━━ Listed records
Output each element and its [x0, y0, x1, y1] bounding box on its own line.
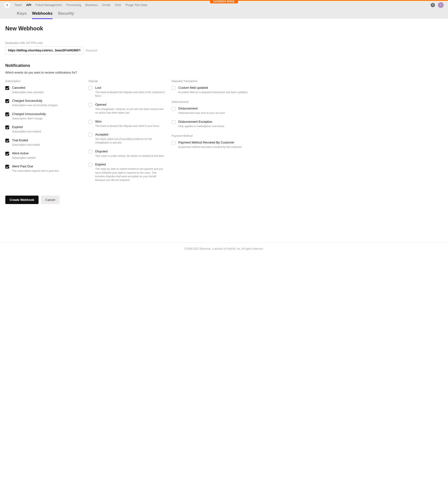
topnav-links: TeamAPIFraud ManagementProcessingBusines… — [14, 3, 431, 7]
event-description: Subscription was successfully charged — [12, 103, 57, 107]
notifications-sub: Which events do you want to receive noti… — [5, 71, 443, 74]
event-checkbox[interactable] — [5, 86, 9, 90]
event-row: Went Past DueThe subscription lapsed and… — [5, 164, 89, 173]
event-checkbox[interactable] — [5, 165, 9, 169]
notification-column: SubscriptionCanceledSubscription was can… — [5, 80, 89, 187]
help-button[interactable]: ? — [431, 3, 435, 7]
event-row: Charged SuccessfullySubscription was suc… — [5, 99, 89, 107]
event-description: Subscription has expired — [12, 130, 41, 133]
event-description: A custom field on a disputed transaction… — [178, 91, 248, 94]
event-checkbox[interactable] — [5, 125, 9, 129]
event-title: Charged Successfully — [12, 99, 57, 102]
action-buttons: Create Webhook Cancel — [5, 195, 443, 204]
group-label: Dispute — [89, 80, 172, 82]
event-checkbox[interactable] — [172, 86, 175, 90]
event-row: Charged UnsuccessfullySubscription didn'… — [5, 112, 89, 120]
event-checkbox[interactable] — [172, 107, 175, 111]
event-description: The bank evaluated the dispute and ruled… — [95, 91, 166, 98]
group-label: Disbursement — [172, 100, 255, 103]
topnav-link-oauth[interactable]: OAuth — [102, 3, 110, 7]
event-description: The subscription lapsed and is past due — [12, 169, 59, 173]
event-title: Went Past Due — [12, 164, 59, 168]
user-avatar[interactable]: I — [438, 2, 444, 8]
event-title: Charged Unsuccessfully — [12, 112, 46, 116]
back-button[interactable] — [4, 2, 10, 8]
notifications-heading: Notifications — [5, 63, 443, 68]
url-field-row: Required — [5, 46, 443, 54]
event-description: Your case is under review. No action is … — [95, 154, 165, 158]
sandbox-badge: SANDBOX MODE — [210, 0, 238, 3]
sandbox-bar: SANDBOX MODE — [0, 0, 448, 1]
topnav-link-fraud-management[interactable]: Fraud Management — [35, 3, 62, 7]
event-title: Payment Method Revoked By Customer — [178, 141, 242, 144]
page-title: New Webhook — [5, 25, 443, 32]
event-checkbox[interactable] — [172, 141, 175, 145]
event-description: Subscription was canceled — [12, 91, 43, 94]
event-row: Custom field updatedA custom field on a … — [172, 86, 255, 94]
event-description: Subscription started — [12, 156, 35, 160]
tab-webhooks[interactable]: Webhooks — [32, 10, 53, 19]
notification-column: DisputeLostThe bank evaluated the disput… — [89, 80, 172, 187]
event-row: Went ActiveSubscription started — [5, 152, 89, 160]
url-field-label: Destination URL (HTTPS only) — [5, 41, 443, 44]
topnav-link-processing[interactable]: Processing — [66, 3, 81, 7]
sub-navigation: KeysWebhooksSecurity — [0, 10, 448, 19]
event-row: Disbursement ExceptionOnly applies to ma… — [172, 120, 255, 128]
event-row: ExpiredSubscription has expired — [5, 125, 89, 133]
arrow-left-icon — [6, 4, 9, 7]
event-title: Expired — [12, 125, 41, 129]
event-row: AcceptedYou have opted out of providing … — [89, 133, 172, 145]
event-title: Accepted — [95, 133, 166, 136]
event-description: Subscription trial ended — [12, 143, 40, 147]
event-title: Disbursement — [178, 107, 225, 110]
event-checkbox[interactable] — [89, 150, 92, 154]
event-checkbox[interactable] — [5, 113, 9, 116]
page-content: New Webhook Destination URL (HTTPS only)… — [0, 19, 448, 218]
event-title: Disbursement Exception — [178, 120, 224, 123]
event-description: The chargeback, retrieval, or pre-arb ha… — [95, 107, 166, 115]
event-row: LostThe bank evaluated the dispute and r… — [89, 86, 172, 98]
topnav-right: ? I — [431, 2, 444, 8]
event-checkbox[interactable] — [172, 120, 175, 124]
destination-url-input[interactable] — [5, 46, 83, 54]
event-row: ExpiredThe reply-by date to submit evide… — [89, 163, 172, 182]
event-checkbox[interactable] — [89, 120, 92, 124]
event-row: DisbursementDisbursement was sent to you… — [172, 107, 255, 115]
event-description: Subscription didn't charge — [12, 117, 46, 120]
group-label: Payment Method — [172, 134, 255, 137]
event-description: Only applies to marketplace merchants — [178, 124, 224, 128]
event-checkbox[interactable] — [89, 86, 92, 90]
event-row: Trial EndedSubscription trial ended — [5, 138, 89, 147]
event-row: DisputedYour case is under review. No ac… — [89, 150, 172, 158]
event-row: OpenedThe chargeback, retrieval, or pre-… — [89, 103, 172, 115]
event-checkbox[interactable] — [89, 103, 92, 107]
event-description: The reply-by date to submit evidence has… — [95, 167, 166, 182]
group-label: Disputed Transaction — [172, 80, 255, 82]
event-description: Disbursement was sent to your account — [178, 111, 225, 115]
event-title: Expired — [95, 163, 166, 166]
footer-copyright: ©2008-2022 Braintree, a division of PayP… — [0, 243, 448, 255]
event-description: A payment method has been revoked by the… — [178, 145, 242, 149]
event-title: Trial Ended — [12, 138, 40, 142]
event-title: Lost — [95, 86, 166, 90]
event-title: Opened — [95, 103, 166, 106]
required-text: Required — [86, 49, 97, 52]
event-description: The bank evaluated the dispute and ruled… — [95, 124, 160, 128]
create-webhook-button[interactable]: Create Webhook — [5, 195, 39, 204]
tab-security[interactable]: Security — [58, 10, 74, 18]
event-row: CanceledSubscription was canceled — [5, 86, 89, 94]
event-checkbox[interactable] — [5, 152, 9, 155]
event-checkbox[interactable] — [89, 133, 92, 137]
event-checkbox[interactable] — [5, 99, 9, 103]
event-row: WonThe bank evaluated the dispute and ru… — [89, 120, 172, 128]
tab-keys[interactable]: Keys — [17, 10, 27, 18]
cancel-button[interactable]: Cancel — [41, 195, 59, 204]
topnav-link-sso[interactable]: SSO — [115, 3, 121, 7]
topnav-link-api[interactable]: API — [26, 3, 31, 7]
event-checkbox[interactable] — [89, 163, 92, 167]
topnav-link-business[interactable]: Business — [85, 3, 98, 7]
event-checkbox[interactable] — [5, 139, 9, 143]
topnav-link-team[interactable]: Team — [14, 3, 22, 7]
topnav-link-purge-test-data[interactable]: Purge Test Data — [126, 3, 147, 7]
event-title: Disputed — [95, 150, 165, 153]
━━━━
What is being asked
Extract, from the material above, each line holding the word "review".

Response below
event-description: Your case is under review. No action is … — [95, 154, 165, 158]
event-row: DisputedYour case is under review. No ac… — [89, 150, 172, 158]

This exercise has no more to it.